==== SOURCE DATA

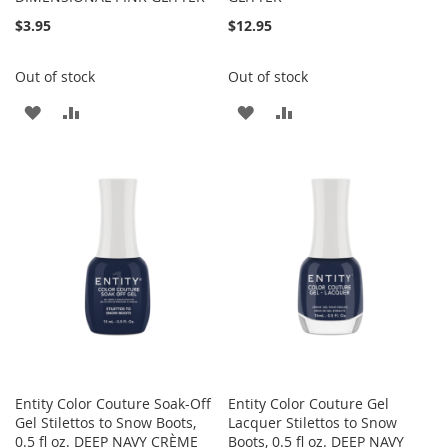
$3.95
$12.95
Out of stock
Out of stock
ADD
ADD
ADD
ADD
TO
TO
TO
TO
WISH
COMPARE
WISH
COMPARE
LIST
LIST
Entity Color Couture Soak-Off
Entity Color Couture Gel
Gel Stilettos to Snow Boots,
Lacquer Stilettos to Snow
0.5 fl oz. DEEP NAVY CRÈME
Boots, 0.5 fl oz. DEEP NAVY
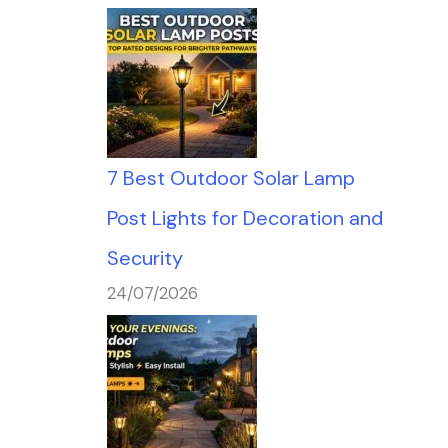
7 Best Outdoor Solar Lamp
Post Lights for Decoration and
Security
24/07/2026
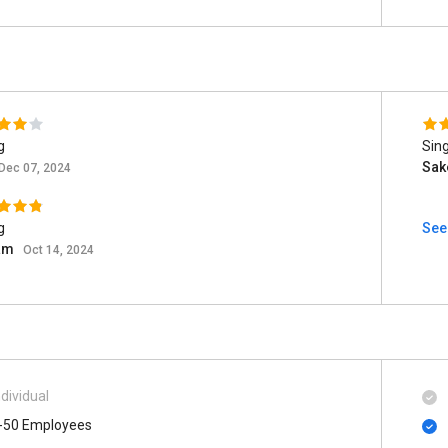
g
Sing
Sak
Dec 07, 2024
g
See
am
Oct 14, 2024
ndividual
-50 Employees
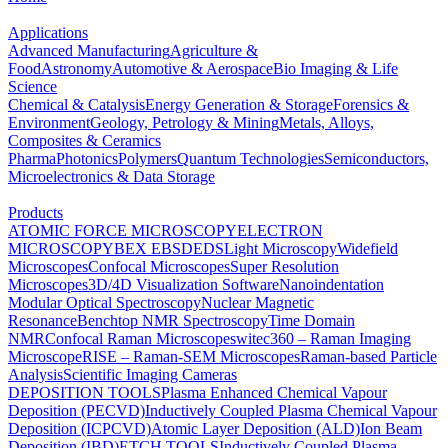
Applications
Advanced Manufacturing
Agriculture &
Food
Astronomy
Automotive & Aerospace
Bio Imaging & Life
Science
Chemical & Catalysis
Energy Generation & Storage
Forensics &
Environment
Geology, Petrology & Mining
Metals, Alloys,
Composites & Ceramics
Pharma
Photonics
Polymers
Quantum Technologies
Semiconductors,
Microelectronics & Data Storage
Products
ATOMIC FORCE MICROSCOPY
ELECTRON
MICROSCOPY
BEX
EBSD
EDS
Light Microscopy
Widefield
Microscopes
Confocal Microscopes
Super Resolution
Microscopes
3D/4D Visualization Software
Nanoindentation
Modular Optical Spectroscopy
Nuclear Magnetic
Resonance
Benchtop NMR Spectroscopy
Time Domain
NMR
Confocal Raman Microscopes
witec360 – Raman Imaging
Microscope
RISE – Raman-SEM Microscopes
Raman-based Particle
Analysis
Scientific Imaging Cameras
DEPOSITION TOOLS
Plasma Enhanced Chemical Vapour
Deposition (PECVD)
Inductively Coupled Plasma Chemical Vapour
Deposition (ICPCVD)
Atomic Layer Deposition (ALD)
Ion Beam
Deposition (IBD)
ETCH TOOLS
Inductively Coupled Plasma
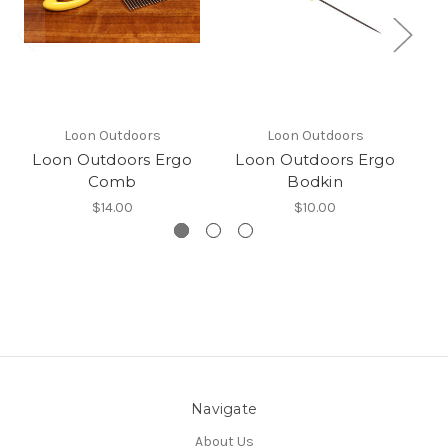
Loon Outdoors
Loon Outdoors
Loon Outdoors Ergo
Loon Outdoors Ergo
L
Comb
Bodkin
$14.00
$10.00
Navigate
About Us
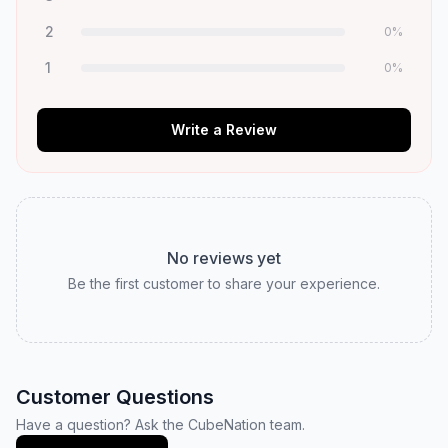
2
0
%
1
0
%
Write a Review
No reviews yet
Be the first customer to share your experience.
Customer Questions
Have a question? Ask the CubeNation team.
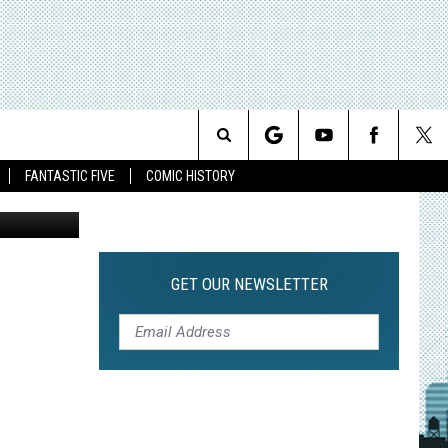
Search
FANTASTIC FIVE
COMIC HISTORY
The
Site
GET OUR NEWSLETTER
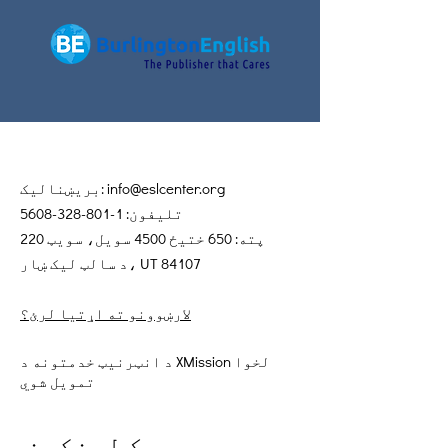
بریښنالیک:
info@eslcenter.org
1-801-328-5608
تلیفون:
پته: 650 ختیځ 4500 سویل، سویټ 220
د سالټ لیک ښار، UT 84107
لارښوونو ته اړتیا لرئ؟
د انټرنیټ خدمتونه د XMission لخوا
تمویل شوي
چټک لینکونه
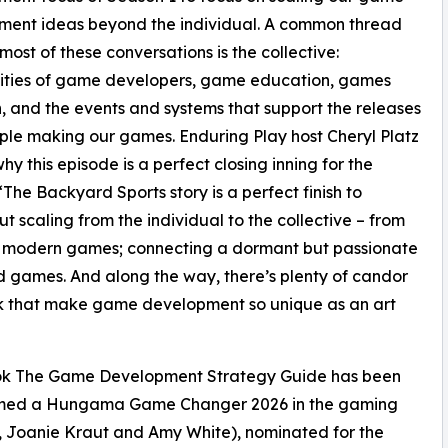
ment ideas beyond the individual. A common thread
most of these conversations is the collective:
ties of game developers, game education, games
, and the events and systems that support the releases
le making our games. Enduring Play host Cheryl Platz
hy this episode is a perfect closing inning for the
“The Backyard Sports story is a perfect finish to
t scaling from the individual to the collective – from
 to modern games; connecting a dormant but passionate
 games. And along the way, there’s plenty of candor
k that make game development so unique as an art
book The Game Development Strategy Guide has been
named a Hungama Game Changer 2026 in the gaming
, Joanie Kraut and Amy White), nominated for the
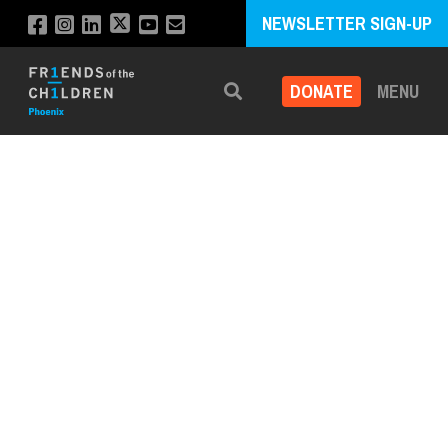
NEWSLETTER SIGN-UP
DONATE
MENU
Search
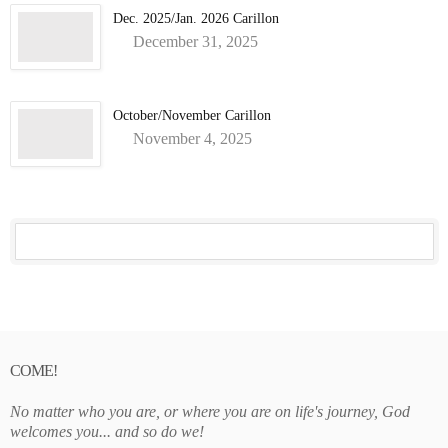
Dec. 2025/Jan. 2026 Carillon
December 31, 2025
October/November Carillon
November 4, 2025
COME!
No matter who you are, or where you are on life's journey, God
welcomes you... and so do we!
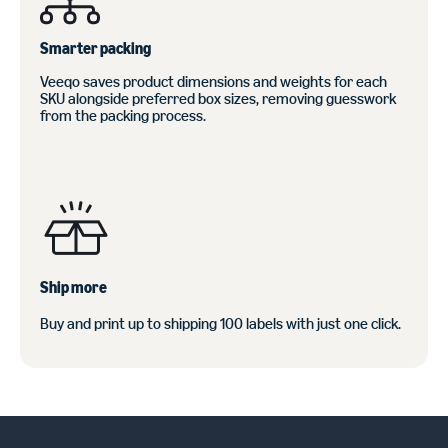
Smarter packing
Veeqo saves product dimensions and weights for each
SKU alongside preferred box sizes, removing guesswork
from the packing process.
Ship more
Buy and print up to shipping 100 labels with just one click.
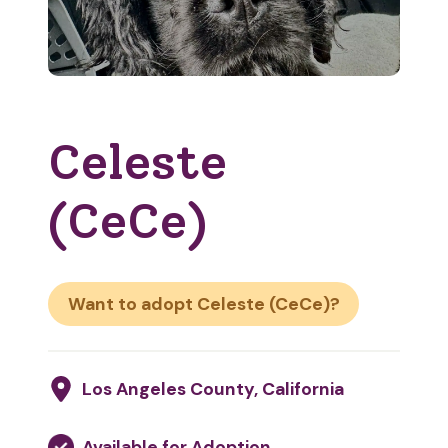
Celeste
(CeCe)
Want to adopt Celeste (CeCe)?
Los Angeles County, California
Available for Adoption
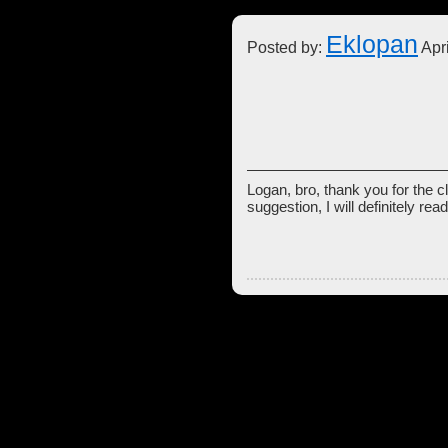
Eklopan
Posted by:
Apri
Logan, bro, thank you for the cl
suggestion, I will definitely rea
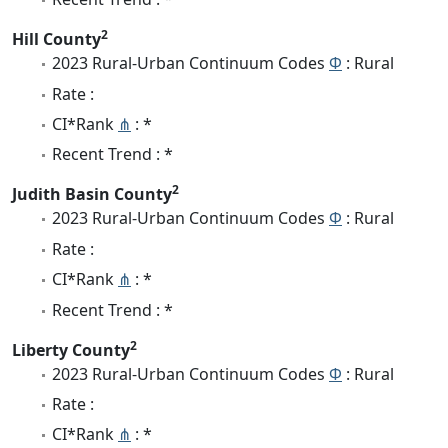
2
Hill County
2023 Rural-Urban Continuum Codes
Φ
: Rural
Rate :
CI*Rank
⋔
: *
Recent Trend : *
2
Judith Basin County
2023 Rural-Urban Continuum Codes
Φ
: Rural
Rate :
CI*Rank
⋔
: *
Recent Trend : *
2
Liberty County
2023 Rural-Urban Continuum Codes
Φ
: Rural
Rate :
CI*Rank
⋔
: *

========

- _EXERCISE REQUIREMENTS_
Search the entries for the word "Color". Copy each line where it appears.

- _PROBLEM SOLUTION_
Entity Color Couture Soak-Off
Entity Color Couture Gel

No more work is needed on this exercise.